## [Task description]
Pick every line out of the entries below that has the string "Datum", and copy it.

## [Data to process]
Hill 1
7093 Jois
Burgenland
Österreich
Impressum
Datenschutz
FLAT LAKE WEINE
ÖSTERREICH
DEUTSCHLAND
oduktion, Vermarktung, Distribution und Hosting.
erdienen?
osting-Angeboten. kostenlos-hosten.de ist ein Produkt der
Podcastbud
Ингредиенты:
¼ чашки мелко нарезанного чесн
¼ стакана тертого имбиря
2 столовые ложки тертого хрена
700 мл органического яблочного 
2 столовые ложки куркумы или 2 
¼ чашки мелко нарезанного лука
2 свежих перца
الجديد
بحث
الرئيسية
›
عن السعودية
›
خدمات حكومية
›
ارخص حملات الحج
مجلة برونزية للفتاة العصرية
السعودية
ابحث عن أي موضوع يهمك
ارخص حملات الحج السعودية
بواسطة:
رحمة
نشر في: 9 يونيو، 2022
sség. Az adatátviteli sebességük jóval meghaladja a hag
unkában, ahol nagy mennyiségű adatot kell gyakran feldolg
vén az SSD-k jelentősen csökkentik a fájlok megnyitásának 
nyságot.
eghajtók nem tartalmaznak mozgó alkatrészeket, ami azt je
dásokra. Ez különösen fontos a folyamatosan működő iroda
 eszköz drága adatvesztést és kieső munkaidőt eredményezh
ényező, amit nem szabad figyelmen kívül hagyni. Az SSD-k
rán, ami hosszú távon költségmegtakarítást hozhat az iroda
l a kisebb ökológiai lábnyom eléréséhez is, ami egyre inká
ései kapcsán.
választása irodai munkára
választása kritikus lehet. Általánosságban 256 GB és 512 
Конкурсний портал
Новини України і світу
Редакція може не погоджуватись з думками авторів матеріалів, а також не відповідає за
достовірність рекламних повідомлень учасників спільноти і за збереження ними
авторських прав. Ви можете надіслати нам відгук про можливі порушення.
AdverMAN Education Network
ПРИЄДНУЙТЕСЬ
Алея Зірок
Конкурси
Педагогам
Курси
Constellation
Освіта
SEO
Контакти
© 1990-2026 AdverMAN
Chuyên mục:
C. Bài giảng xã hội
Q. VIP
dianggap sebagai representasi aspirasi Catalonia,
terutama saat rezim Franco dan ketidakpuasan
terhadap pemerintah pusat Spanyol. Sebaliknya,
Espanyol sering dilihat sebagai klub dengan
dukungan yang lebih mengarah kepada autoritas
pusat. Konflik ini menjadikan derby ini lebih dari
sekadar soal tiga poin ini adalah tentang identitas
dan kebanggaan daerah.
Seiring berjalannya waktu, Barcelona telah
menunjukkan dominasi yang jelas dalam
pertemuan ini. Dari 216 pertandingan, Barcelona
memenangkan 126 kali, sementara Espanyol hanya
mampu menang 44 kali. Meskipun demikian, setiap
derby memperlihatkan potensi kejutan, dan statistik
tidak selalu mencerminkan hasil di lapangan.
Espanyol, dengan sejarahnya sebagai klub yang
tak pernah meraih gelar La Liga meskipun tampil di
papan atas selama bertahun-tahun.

--

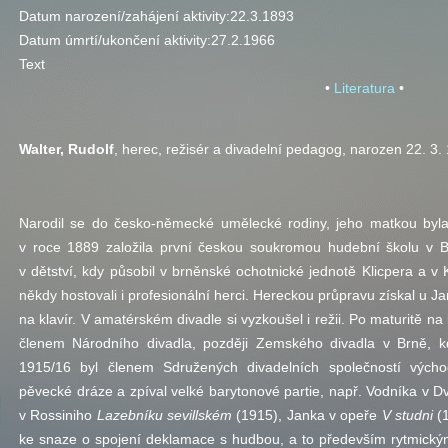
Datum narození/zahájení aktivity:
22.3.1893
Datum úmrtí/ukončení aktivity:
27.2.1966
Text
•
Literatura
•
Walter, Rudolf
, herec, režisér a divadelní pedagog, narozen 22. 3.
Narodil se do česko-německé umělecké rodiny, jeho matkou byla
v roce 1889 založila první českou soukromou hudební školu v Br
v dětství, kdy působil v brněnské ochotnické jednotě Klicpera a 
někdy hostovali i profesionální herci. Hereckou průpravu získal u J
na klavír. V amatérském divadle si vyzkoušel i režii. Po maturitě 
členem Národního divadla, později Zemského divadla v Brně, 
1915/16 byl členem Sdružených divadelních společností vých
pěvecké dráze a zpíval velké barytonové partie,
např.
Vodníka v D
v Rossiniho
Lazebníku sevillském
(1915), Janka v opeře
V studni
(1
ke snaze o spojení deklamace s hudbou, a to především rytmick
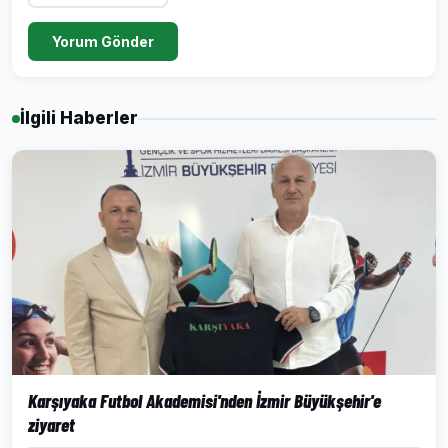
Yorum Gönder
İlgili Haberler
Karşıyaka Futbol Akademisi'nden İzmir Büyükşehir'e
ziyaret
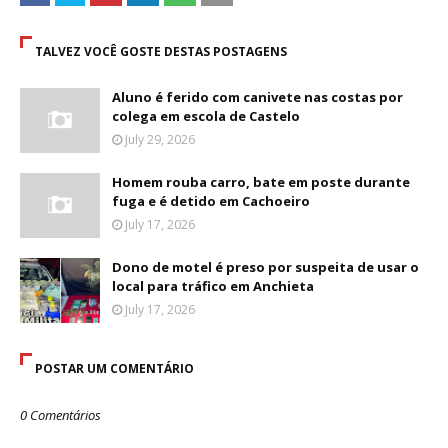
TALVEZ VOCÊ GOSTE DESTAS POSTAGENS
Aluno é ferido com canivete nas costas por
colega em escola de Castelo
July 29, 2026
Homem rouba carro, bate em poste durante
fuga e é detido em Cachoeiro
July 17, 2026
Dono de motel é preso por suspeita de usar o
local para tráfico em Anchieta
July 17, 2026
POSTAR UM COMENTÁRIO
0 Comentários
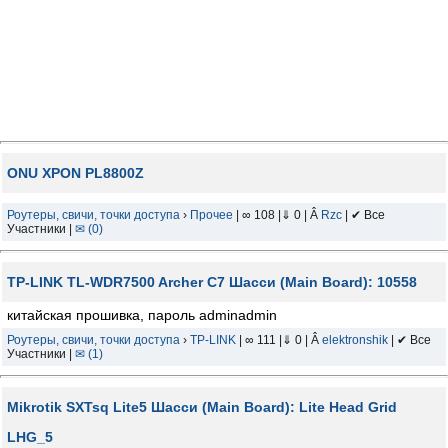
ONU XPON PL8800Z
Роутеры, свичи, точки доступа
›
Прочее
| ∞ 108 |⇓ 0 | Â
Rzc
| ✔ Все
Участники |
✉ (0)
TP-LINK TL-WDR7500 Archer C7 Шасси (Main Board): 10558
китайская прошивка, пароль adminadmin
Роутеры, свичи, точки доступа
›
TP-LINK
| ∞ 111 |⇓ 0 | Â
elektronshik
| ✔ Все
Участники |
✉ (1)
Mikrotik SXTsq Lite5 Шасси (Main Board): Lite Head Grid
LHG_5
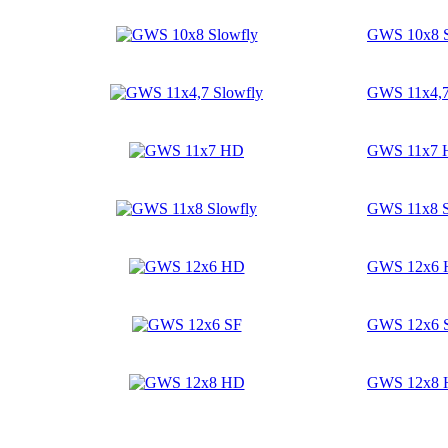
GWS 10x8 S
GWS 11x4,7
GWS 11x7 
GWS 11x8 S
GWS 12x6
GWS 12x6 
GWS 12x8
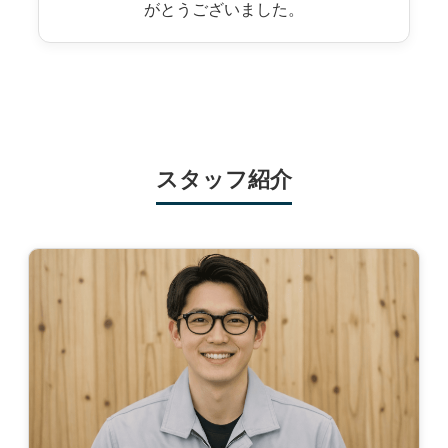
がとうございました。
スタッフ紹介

## [Result]
Datum narození/zahájení aktivity:
Datum úmrtí/ukončení aktivity:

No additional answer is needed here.